*** Opening Source data ***
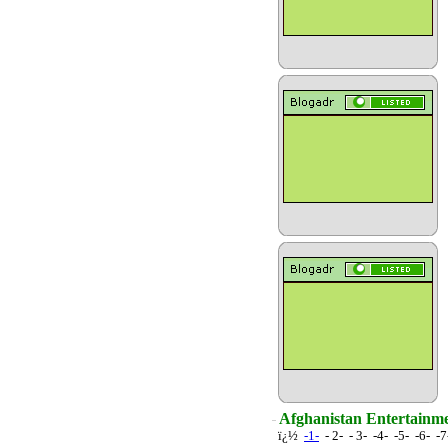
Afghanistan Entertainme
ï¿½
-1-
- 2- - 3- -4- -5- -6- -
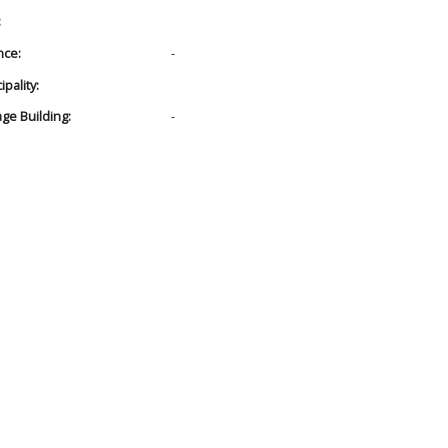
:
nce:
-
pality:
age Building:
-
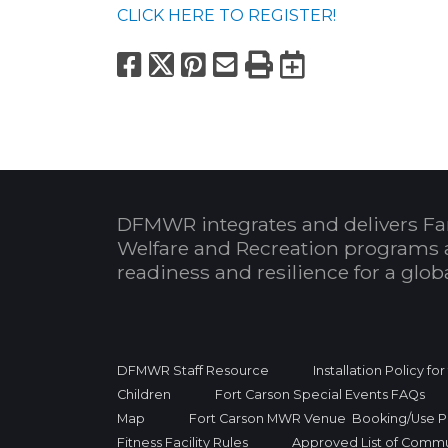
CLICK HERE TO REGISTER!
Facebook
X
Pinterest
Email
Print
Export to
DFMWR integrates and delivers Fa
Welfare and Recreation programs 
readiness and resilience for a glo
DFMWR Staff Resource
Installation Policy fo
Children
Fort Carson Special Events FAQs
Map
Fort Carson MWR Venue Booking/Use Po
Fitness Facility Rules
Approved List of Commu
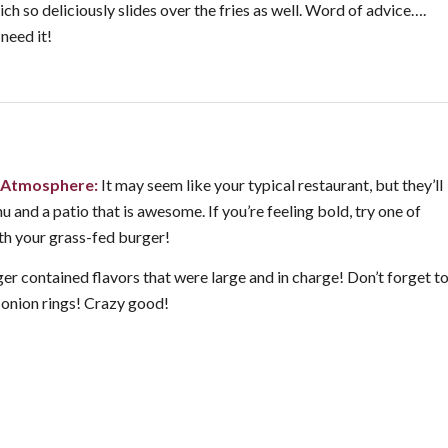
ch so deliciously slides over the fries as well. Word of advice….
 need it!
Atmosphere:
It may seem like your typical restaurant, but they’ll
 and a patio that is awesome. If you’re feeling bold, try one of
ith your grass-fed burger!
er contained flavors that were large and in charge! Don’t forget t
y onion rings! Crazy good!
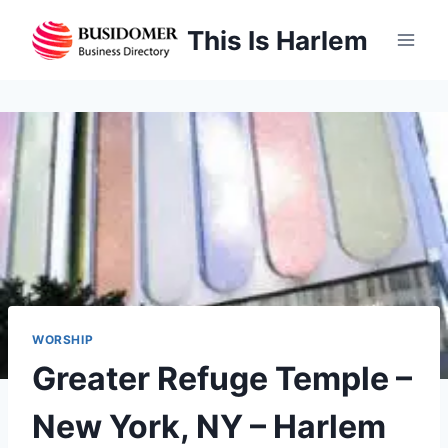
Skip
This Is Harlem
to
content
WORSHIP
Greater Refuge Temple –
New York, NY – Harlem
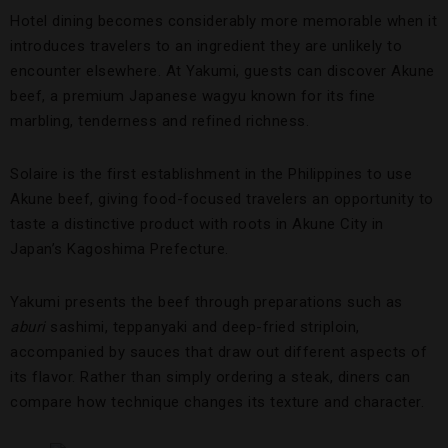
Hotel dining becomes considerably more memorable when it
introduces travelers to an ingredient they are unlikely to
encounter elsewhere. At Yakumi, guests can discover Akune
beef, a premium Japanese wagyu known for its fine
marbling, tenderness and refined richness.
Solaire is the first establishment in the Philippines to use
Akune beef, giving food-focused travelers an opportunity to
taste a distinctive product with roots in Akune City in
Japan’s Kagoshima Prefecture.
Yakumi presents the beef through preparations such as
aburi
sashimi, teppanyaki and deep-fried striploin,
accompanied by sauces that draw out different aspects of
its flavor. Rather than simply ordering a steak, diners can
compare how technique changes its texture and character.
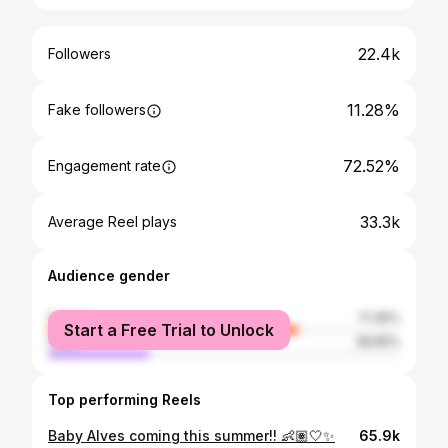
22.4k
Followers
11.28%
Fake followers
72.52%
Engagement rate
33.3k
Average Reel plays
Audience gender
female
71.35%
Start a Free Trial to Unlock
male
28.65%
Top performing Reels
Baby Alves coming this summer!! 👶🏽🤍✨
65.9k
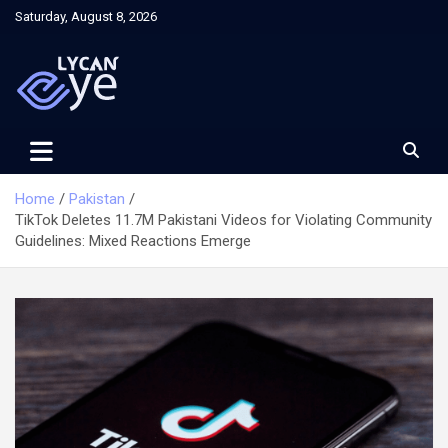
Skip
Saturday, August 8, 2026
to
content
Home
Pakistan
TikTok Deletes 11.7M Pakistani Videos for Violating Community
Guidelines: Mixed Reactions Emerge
*** Closing Source data ***
*** Opening Source data ***
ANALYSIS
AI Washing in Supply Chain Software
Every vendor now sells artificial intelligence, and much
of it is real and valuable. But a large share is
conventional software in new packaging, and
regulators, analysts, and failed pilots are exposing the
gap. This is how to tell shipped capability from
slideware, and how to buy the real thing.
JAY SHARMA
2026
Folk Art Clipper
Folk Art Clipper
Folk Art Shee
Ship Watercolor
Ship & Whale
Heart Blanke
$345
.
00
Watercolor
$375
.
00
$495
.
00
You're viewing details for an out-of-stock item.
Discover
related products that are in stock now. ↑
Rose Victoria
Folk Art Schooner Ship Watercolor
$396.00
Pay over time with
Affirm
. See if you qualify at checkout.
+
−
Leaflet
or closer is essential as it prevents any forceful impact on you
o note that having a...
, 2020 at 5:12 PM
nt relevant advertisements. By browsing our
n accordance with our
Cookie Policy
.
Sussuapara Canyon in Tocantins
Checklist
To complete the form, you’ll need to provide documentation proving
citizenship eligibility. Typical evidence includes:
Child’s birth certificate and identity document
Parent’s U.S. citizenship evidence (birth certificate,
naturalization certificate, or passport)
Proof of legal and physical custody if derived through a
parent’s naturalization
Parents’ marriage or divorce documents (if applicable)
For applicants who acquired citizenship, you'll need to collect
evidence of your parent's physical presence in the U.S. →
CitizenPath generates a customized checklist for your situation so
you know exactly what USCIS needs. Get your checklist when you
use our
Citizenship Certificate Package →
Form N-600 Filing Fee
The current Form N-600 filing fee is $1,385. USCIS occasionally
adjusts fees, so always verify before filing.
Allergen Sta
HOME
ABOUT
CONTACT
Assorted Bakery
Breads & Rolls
*** Closing Source data ***
### Exercise objective
Reproduce verbatim only the segment of the listing bounded by the line containing "Solaire is the" and the line containing "sashimi, teppanyaki and", with both boundary lines included.

### Task response
Solaire is the first establishment in the Philippines to use
Akune beef, giving food-focused travelers an opportunity to
taste a distinctive product with roots in Akune City in
Japan’s Kagoshima Prefecture.
Yakumi presents the beef through preparations such as
aburi
sashimi, teppanyaki and deep-fried striploin,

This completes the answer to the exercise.